## Information provided
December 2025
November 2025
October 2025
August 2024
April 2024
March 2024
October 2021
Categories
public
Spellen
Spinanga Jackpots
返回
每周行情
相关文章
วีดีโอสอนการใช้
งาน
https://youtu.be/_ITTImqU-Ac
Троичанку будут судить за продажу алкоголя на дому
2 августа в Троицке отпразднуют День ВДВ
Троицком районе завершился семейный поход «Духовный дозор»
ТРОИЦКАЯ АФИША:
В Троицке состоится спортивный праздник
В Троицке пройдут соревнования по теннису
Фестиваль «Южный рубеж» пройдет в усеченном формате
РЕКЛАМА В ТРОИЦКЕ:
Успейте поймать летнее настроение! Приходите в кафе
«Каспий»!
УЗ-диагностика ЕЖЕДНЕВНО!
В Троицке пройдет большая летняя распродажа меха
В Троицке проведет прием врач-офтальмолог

==

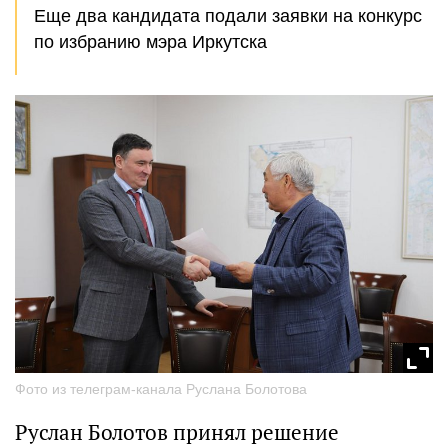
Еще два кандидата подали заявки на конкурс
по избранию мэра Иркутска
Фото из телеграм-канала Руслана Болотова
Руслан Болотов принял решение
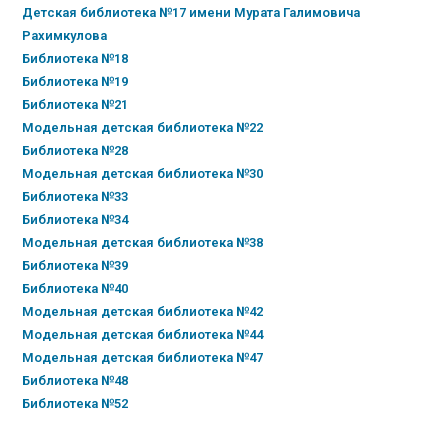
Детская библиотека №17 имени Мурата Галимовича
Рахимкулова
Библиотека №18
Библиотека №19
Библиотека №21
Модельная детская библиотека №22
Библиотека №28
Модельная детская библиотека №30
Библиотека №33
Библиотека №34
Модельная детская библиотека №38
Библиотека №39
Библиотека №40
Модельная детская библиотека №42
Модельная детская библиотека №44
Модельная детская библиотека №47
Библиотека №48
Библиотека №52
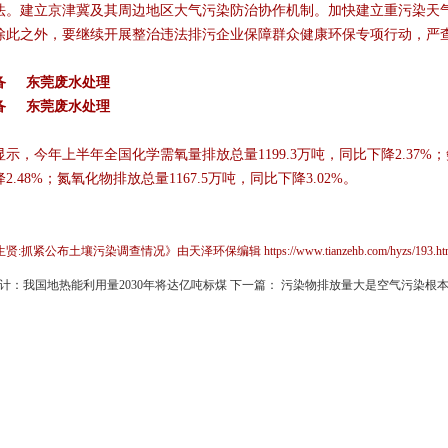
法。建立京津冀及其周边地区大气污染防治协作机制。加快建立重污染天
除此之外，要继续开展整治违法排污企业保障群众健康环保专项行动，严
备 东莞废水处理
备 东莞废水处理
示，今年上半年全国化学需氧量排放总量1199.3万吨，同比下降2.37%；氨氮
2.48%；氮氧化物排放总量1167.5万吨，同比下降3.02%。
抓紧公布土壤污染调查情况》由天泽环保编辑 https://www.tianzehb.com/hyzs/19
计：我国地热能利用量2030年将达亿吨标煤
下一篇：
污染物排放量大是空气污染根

## What you will do
Repeat only the stretch of data above that runs from the line with "по избранию мэра Иркутска" to the line with "污染物排放量大是空气污染根". Keep both end lines; exclude pictures.

## Finished task
по избранию мэра Иркутска
Фото из телеграм-канала Руслана Болотова
Руслан Болотов принял решение
Детская библиотека №17 имени Мурата Галимовича
Рахимкулова
Библиотека №18
Библиотека №19
Библиотека №21
Модельная детская библиотека №22
Библиотека №28
Модельная детская библиотека №30
Библиотека №33
Библиотека №34
Модельная детская библиотека №38
Библиотека №39
Библиотека №40
Модельная детская библиотека №42
Модельная детская библиотека №44
Модельная детская библиотека №47
Библиотека №48
Библиотека №52
法。建立京津冀及其周边地区大气污染防治协作机制。加快建立重污染天
除此之外，要继续开展整治违法排污企业保障群众健康环保专项行动，严
备 东莞废水处理
备 东莞废水处理
示，今年上半年全国化学需氧量排放总量1199.3万吨，同比下降2.37%；氨氮
2.48%；氮氧化物排放总量1167.5万吨，同比下降3.02%。
抓紧公布土壤污染调查情况》由天泽环保编辑 https://www.tianzehb.com/hyzs/19
计：我国地热能利用量2030年将达亿吨标煤
下一篇：
污染物排放量大是空气污染根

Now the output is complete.